Fireweed*

By Sandra Gibson
Photographs by Geoff Edwards

Holding the Edge at the Waterfront

July 2012

The marzipan smell of newly mown grass sweetens our summer days.

In our collective mind, grass is the colour of our island home, the green focus of our threatened villages; the flower-jewelled backdrop to our nostalgia about Maypole dancing and the stuff on which we pitch our hopes, year after year, in the vain chance that summer rain, footfall and tent pegs will not transform it into churned up brown stuff. Sports fans take home bits of turf trodden by their batting heroes; gardeners obsessively-compulsively keep it pristine from renegades and there are sentimental songs about being buried under it.

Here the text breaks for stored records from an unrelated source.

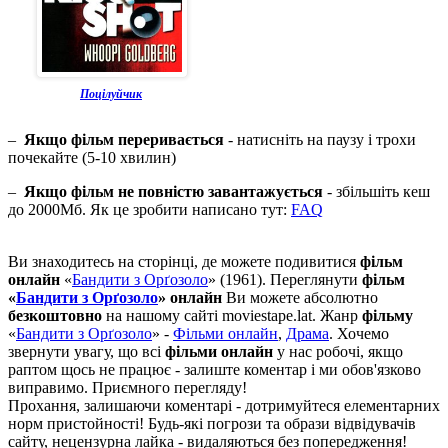
Поцілуйчик
–
Якщо фільм переривається
- натисніть на паузу і трохи
почекайте (5-10 хвилин)
–
Якщо фільм не повністю завантажується
- збільшіть кеш
до 2000Мб. Як це зробити написано тут:
FAQ
Ви знаходитесь на сторінці, де можете подивитися
фільм
онлайн
«
Бандити з Орґозоло
» (1961). Переглянути
фільм
«
Бандити з Орґозоло
» онлайн
Ви можете абсолютно
безкоштовно
на нашому сайті moviestape.lat. Жанр
фільму
«
Бандити з Орґозоло
» -
Фільми онлайн
,
Драма
. Хочемо
звернути увагу, що всі
фільми онлайн
у нас робочі, якщо
раптом щось не працює - залиште коментар і ми обов'язково
виправимо. Приємного перегляду!
Прохання, залишаючи коментарі - дотримуйтеся елементарних
норм пристойності! Будь-які погрози та образи відвідувачів
сайту, нецензурна лайка - видаляються без попередження!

Grass is a plant where the flower is de-emphasised in favour of the quality of the leaf blades yet it was our elemental staple food: the dancing seed heads delicately held on slender necks provided a prototype for flour. And grass is the pioneer settler at the edge of water, its roots holding the sandy terrain and stabilising it for more varied colonisation. In the past our island inhabitants must have climbed sand dunes to peer through it, scouring the horizon for invaders.

The clumps of blue-green grass planted in the new development at Liverpool One are evocative of this water’s edge feeling, and an appropriate choice for a sea front. Planted near the three water features, the marine wind riffles through it, making it resemble the glaucous sea waves of a northern climate. It bows and catches light; it bows and recovers and responds to the currents of air and is interspersed by the rigid mid-green spears of iris leaves. And the same breeze ruffles the rill, picking up points of water, fragmenting the light reflected in the areas of concentric movement caused by underwater surges, all in contrast to the smooth stillness of the circular pool, its shallow sheen of water mirroring the sky. And then! See the fountains forming a column of perpendicular water, opaque through movement, magnetising youthful energy, sinking then ejaculating to screams of delight.

To read other Fireweed columns click here

*Also known as Rose Bay Willow Herb, the prolific wild flower called Fireweed, five feet tall with spikes of magenta flowers, cheers the hearts of those whose cityscape has become a bomb site or whose buildings have been cleared by machine. The dormant seeds spring to life after destructive events such as forest or man-made fires, hence the name, Fireweed. This occasional column will celebrate the persistence of wildlife in urban conditions.